Mientras tanto, los libios de ambos bandos siguen enfrentados. Desde fuera, la opinión dominante sigue siendo que lo que ocurre en Libia no es, a fin de cuentas, una amenaza directa ni contra la OTAN, ni contra la Unión Europea, ni contra Estados Unidos; por tanto, «lo mejor es que el problema lo arreglen entre ellos», sea lo que sea lo que eso signifique.

Notas:

1. Queda por conocer la suerte del general Abdel Fatah Yunis (ex ministro de Interior) que, aunque figura asimismo como miembro del Consejo, no parece haber logrado un puesto a la altura su ambición.

2. También denominada Brigada Khamis, por ser este el nombre del hijo de Gadafi que la lidera.

3. Entre las principales destaca la tribu Warfala, asentada en el este del país (con Bengasi como foco central), que se ha mostrado contraria a Gadafi. Este gesto tiene una alta significación política no solo porque rompe su largo compromiso con él -aunque ya en 1993 algunos de sus miembros se implicaron en un intento de derrocarlo- sino porque cuenta con un millón de miembros (en un país de apenas 5 millones, descontando a los trabajadores extranjeros). Gadafi se apoya fundamentalmente en la tribu Gadafa, con Sirte como referencia, de la que ha reclutado crecientemente a los miembros de sus unidades de combate más leales. En la región de Fezzan sobresale la tribu Megarha, aliada de Gadafi en su primera época pero hoy marginada del poder central.
 
4. En la Tripolitania destacan los yacimientos de gas y petróleo de Wafa y Elephant. En la Cirenaica, son muy importantes los de Nafoora, Messla y Sarir, conectados con los puertos de Tobruck, Marsa Brega y Ras Lanuf.
 
5. Aunque se encaja en el Capítulo VII de la Carta de la ONU, hace referencia explícita al artículo 41, lo que excluye el uso de la fuerza para obligar a su cumplimiento.
 
6. Existencia de autoridad legítima; causa justa; intención debida; último recurso; medios proporcionales y posibilidades razonables de éxito.
 
7. Existen indicaciones de que Egipto estaría planteando una medida de ese tipo, en colaboración con el gobierno tunecino, para armar a los rebeldes localizados en distintas zonas de la Tripolitania.
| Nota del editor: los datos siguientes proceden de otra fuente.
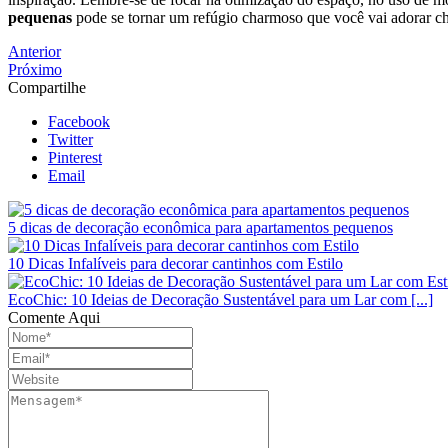
pequenas
pode se tornar um refúgio charmoso que você vai adorar c
Anterior
Próximo
Compartilhe
Facebook
Twitter
Pinterest
Email
5 dicas de decoração econômica para apartamentos pequenos
10 Dicas Infalíveis para decorar cantinhos com Estilo
EcoChic: 10 Ideias de Decoração Sustentável para um Lar com [...]
Comente Aqui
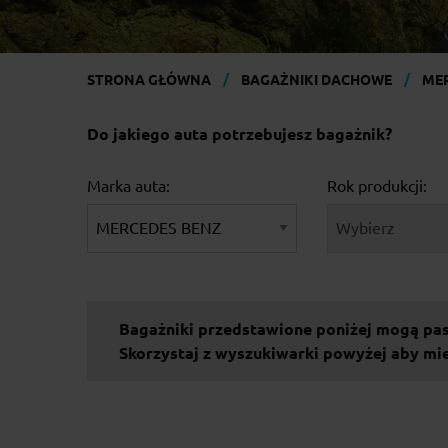
STRONA GŁÓWNA
BAGAŻNIKI DACHOWE
ME
Do jakiego auta potrzebujesz bagażnik?
Marka auta:
Rok produkcji:
Bagażniki przedstawione poniżej mogą p
Skorzystaj z wyszukiwarki powyżej aby 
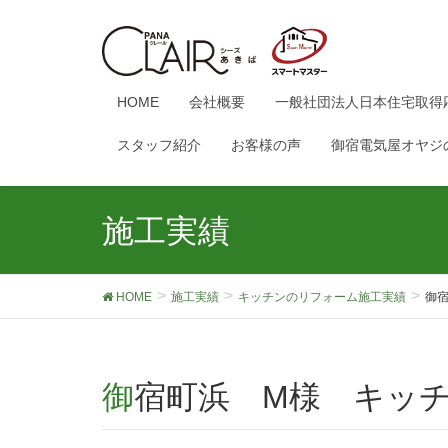
HOME
会社概要
一般社団法人日本住宅取得
スタッフ紹介
お客様の声
御宿電気屋オヤジ
施工実績
HOME
施工実績
キッチンのリフォーム施工実績
御
御宿町浜 M様 キッ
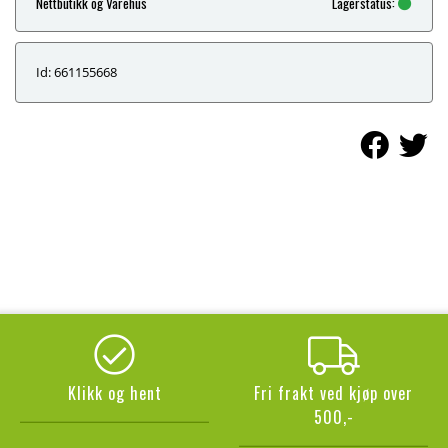
Nettbutikk og Varehus
Lagerstatus:
Id: 661155668
Klikk og hent
Fri frakt ved kjøp over
500,-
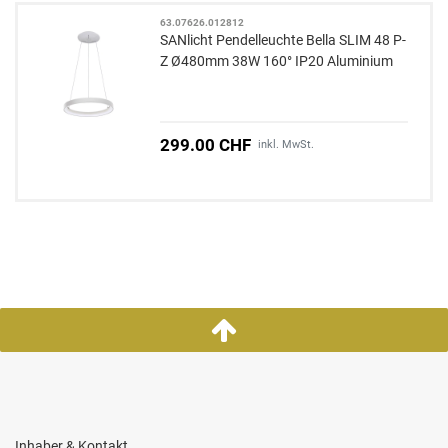
63.07626.012812
SANlicht Pendelleuchte Bella SLIM 48 P-
Z Ø480mm 38W 160° IP20 Aluminium
299.00 CHF
inkl. MwSt.
Inhaber & Kontakt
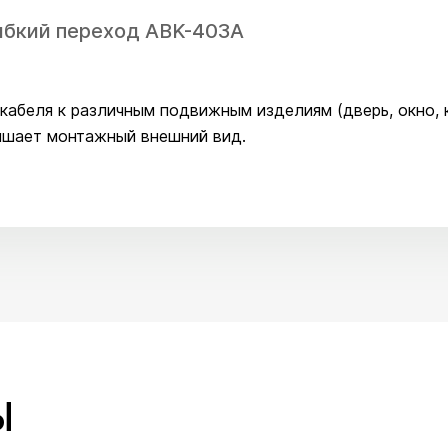
 Гибкий переход ABK-403A
абеля к различным подвижным изделиям (дверь, окно, к
учшает монтажный внешний вид.
Ы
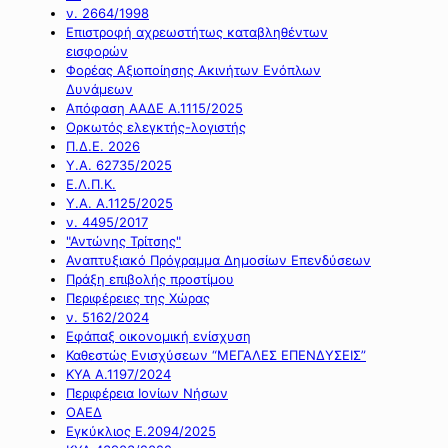
ν. 2664/1998
Επιστροφή αχρεωστήτως καταβληθέντων
εισφορών
Φορέας Αξιοποίησης Ακινήτων Ενόπλων
Δυνάμεων
Απόφαση ΑΑΔΕ Α.1115/2025
Ορκωτός ελεγκτής-λογιστής
Π.Δ.Ε. 2026
Υ.Α. 62735/2025
Ε.Λ.Π.Κ.
Υ.Α. Α.1125/2025
ν. 4495/2017
"Αντώνης Τρίτσης"
Αναπτυξιακό Πρόγραμμα Δημοσίων Επενδύσεων
Πράξη επιβολής προστίμου
Περιφέρειες της Χώρας
ν. 5162/2024
Εφάπαξ οικονομική ενίσχυση
Καθεστώς Ενισχύσεων “ΜΕΓΑΛΕΣ ΕΠΕΝΔΥΣΕΙΣ”
ΚΥΑ Α.1197/2024
Περιφέρεια Ιονίων Νήσων
ΟΑΕΔ
Εγκύκλιος Ε.2094/2025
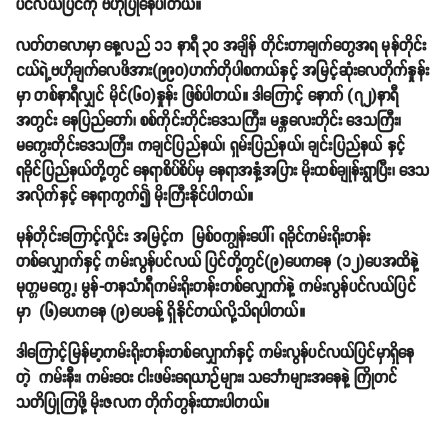
ပင်လယ်ပြင်ကို ဗဟိုပြုနေပါတယ်။
လတ်တလောမှာ နေ့လည် ၁၁ နာရီ ၃၀ အချိန် တိုင်းတာချက်တွေအရ မုန်တိုင်း
ငယ်ရဲ့ဗဟိုချက်လေဖိအား(၉၉၀)ဟက်တိုပါစကယ်နှင့် အမြင့်ဆုံးလေတိုက်နှုန်း
မှာ တစ်နာရီလျှင် မိုင်(၆၀)နှုန်း ဖြစ်ပါတယ်။ ဒါကြောင့် နောက် (၇၂)နာရီ
အတွင်း နေပြည်တော်၊ စစ်ကိုင်းတိုင်းဒေသကြီး၊ မန္တလေးတိုင်း ဒေသကြီး၊
မကွေးတိုင်းဒေသကြီး၊ ကချင်ပြည်နယ်၊ ရှမ်းပြည်နယ်၊ ချင်းပြည်နယ် နှင့်
ရခိုင်ပြည်နယ်တို့တွင် နေရာစိပ်စိပ်မှ နေရာအနှံ့အပြား မိုးထစ်ချုန်းရွာပြီး၊ ဒေသ
အလိုက်နှင့် နေရာကွက်၍ မိုးကြီးနိုင်ပါတယ်။
မုန်တိုင်းကြောင့်လှိုင်း အမြင့်က မြစ်ဝကျွန်းပေါ်၊ ရခိုင်ကမ်းရိုးတန်း
တစ်လျှောက်နှင့် ကမ်းလွန်ပင်လယ် ပြင်တို့တွင်(၉)ပေကနေ (၁၂)ပေအထိနဲ့
မုတ္တမကွေ့၊ မွန်-တနင်္သာရီကမ်းရိုးတန်းတစ်လျှောက်နဲ့ ကမ်းလွန်ပင်လယ်ပြင်
မှာ (၆)ပေကနေ (၉)ပေခန့် ရှိနိုင်တယ်လို့သိရပါတယ်။
ဒါကြောင့်မြန်မာ့ကမ်းရိုးတန်းတစ်လျှောက်နှင့် ကမ်းလွန်ပင်လယ်ပြင်မှာရှိနေ
တဲ့ ကမ်းနီး၊ ကမ်းဝေး ငါးဖမ်းရေယာဉ်များ၊ သင်္ဘောများအနေနဲ့ ကြိုတင်
သတိပြုကြဖို့ မိုးဇလက တိုက်တွန်းထားပါတယ်။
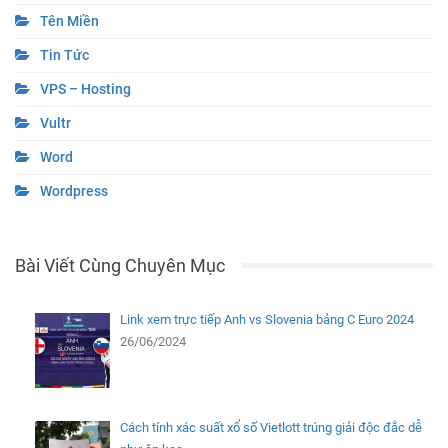
Tên Miền
Tin Tức
VPS – Hosting
Vultr
Word
Wordpress
Bài Viết Cùng Chuyên Mục
Link xem trực tiếp Anh vs Slovenia bảng C Euro 2024
26/06/2024
Cách tính xác suất xổ số Vietlott trúng giải độc đắc dễ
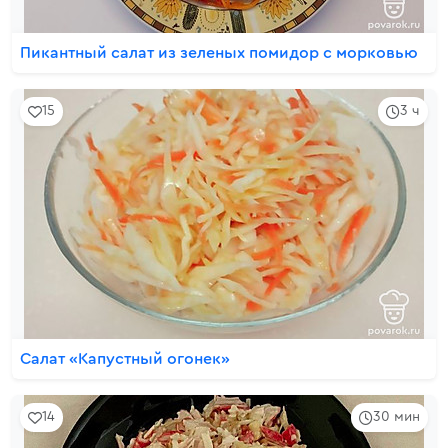
Пикантный салат из зеленых помидор с морковью
15
3 ч
Салат «Капустный огонек»
14
30 мин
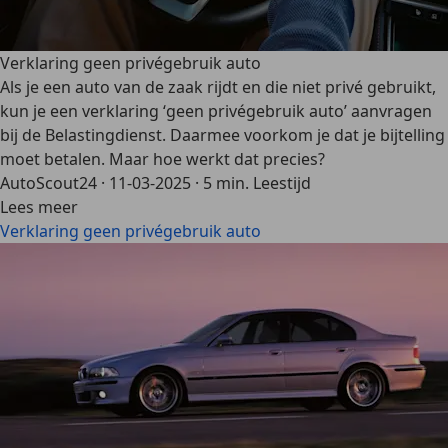
Verklaring geen privégebruik auto
Als je een auto van de zaak rijdt en die niet privé gebruikt,
kun je een verklaring ‘geen privégebruik auto’ aanvragen
bij de Belastingdienst. Daarmee voorkom je dat je bijtelling
moet betalen. Maar hoe werkt dat precies?
AutoScout24
·
11-03-2025
·
5 min. Leestijd
Lees meer
Verklaring geen privégebruik auto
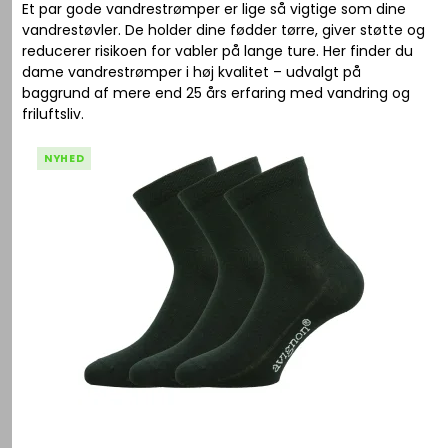
Et par gode vandrestrømper er lige så vigtige som dine
vandrestøvler. De holder dine fødder tørre, giver støtte og
reducerer risikoen for vabler på lange ture. Her finder du
dame vandrestrømper i høj kvalitet – udvalgt på
baggrund af mere end 25 års erfaring med vandring og
friluftsliv.
NYHED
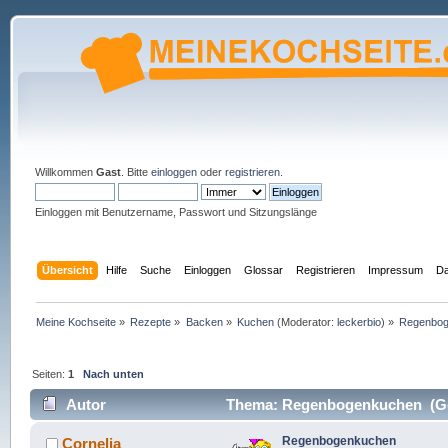
Willkommen
Gast
. Bitte
einloggen
oder
registrieren
.
Einloggen mit Benutzername, Passwort und Sitzungslänge
Übersicht
Hilfe
Suche
Einloggen
Glossar
Registrieren
Impressum
Da
Meine Kochseite
»
Rezepte
»
Backen
»
Kuchen
(Moderator:
leckerbio
) »
Regenbo
Seiten:
1
Nach unten
Autor
Thema: Regenbogenkuchen (Ge
Regenbogenkuchen
Cornelia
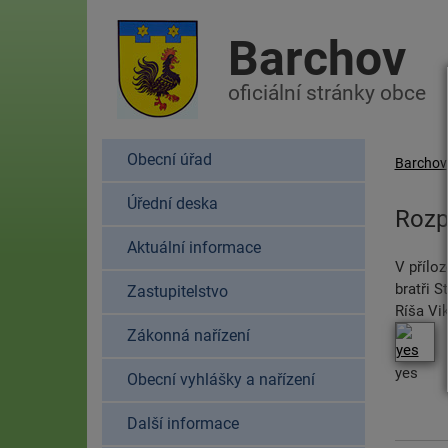
Barchov
oficiální stránky obce
Obecní úřad
Barchov
Úřední deska
Rozpi
Aktuální informace
V příloz
bratři 
Zastupitelstvo
Ríša Vik
Zákonná nařízení
yes
Obecní vyhlášky a nařízení
Další informace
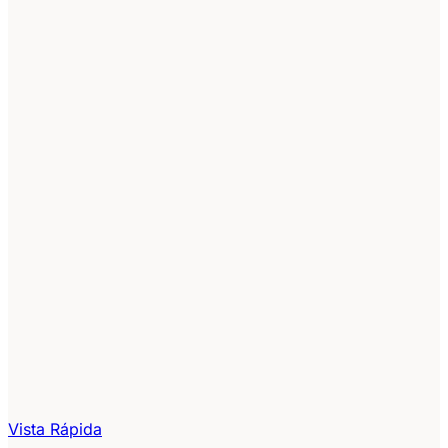
Vista Rápida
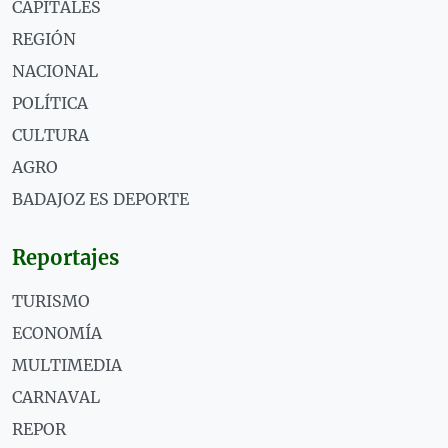
CAPITALES
REGIÓN
NACIONAL
POLÍTICA
CULTURA
AGRO
BADAJOZ ES DEPORTE
Reportajes
TURISMO
ECONOMÍA
MULTIMEDIA
CARNAVAL
REPOR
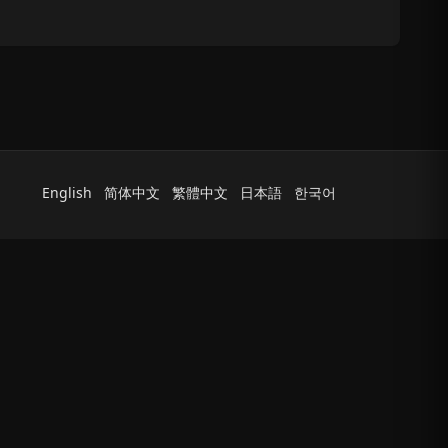
English
简体中文
繁體中文
日本語
한국어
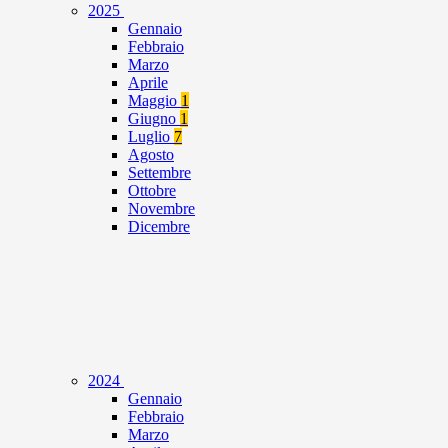
2025
Gennaio
Febbraio
Marzo
Aprile
Maggio
1
Giugno
1
Luglio
7
Agosto
Settembre
Ottobre
Novembre
Dicembre
2024
Gennaio
Febbraio
Marzo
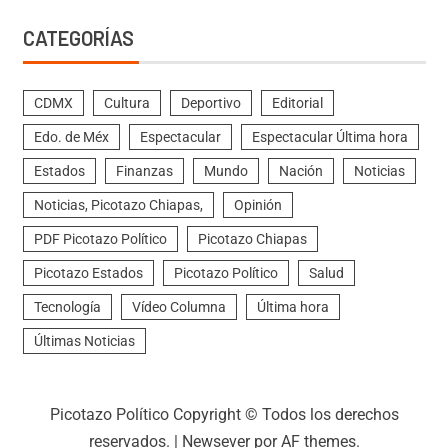
CATEGORÍAS
CDMX
Cultura
Deportivo
Editorial
Edo. de Méx
Espectacular
Espectacular Última hora
Estados
Finanzas
Mundo
Nación
Noticias
Noticias, Picotazo Chiapas,
Opinión
PDF Picotazo Político
Picotazo Chiapas
Picotazo Estados
Picotazo Político
Salud
Tecnología
Vídeo Columna
Última hora
Últimas Noticias
Picotazo Político Copyright © Todos los derechos
reservados.
|
Newsever
por AF themes.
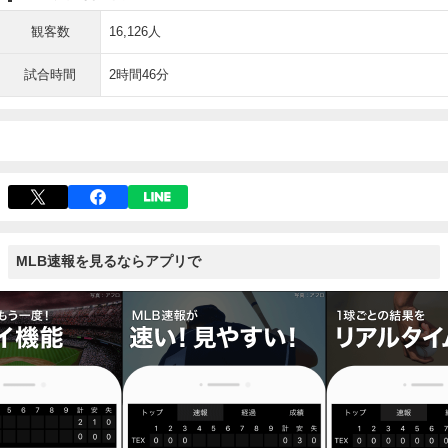
観客数
16,126人
試合時間
2時間46分
MLB速報を見るならアプリで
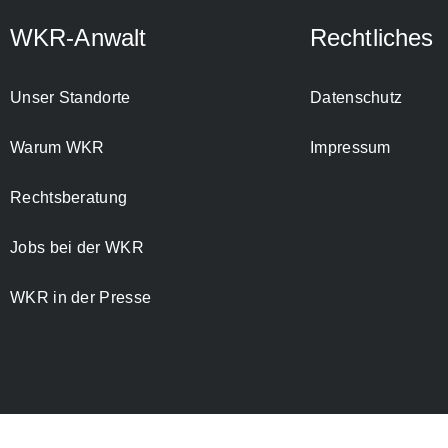
WKR-Anwalt
Rechtliches
Unser Standorte
Datenschutz
Warum WKR
Impressum
Rechtsberatung
Jobs bei der WKR
WKR in der Presse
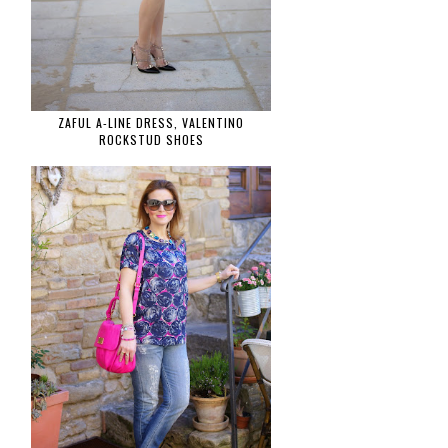
ZAFUL A-LINE DRESS, VALENTINO
ROCKSTUD SHOES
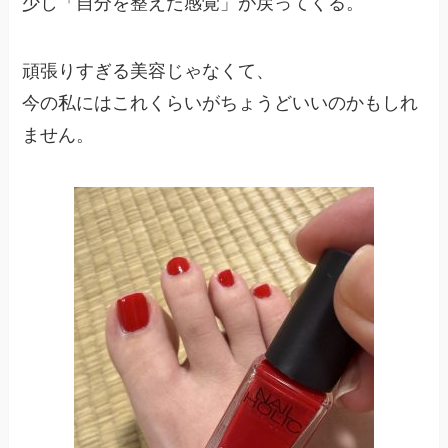
少し「自分を整えた感覚」が戻ってくる。
頑張りすぎる美容じゃなくて、
今の私にはこれくらいがちょうどいいのかもしれ
ません。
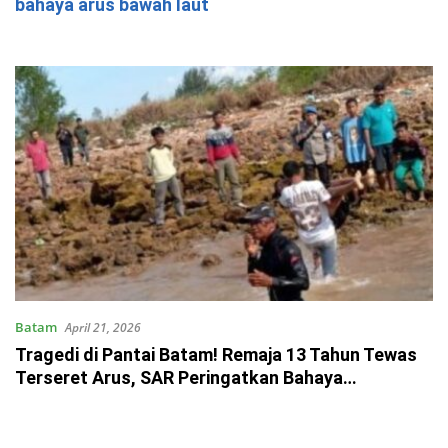
bahaya arus bawah laut
Batam
April 21, 2026
Tragedi di Pantai Batam! Remaja 13 Tahun Tewas
Terseret Arus, SAR Peringatkan Bahaya
Tersembunyi di Laut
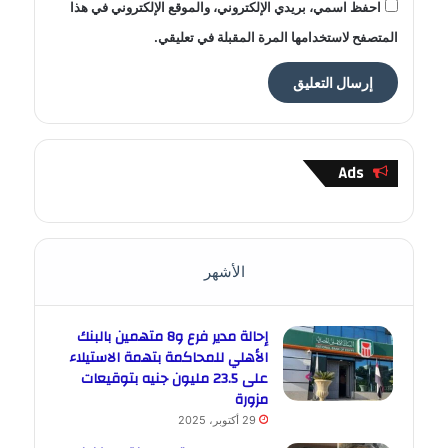
احفظ اسمي، بريدي الإلكتروني، والموقع الإلكتروني في هذا
المتصفح لاستخدامها المرة المقبلة في تعليقي.
Ads
الأشهر
إحالة مدير فرع و8 متهمين بالبنك
الأهلي للمحاكمة بتهمة الاستيلاء
على 23.5 مليون جنيه بتوقيعات
مزورة
29 أكتوبر، 2025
8. De especial importancia en este sentido es la existencia de un acuerdo firmado entre Italia y Libia, en 2008, por el que la primera se autoimpone la limitación de que su territorio no sea utilizado como base para ataques contra Libia. Roma sostiene actualmente que dicho acuerdo está suspendido (pero no anulado, dado que el Parlamento italiano, el único con competencia para tomar esa decisión, no se ha pronunciado todavía al respecto).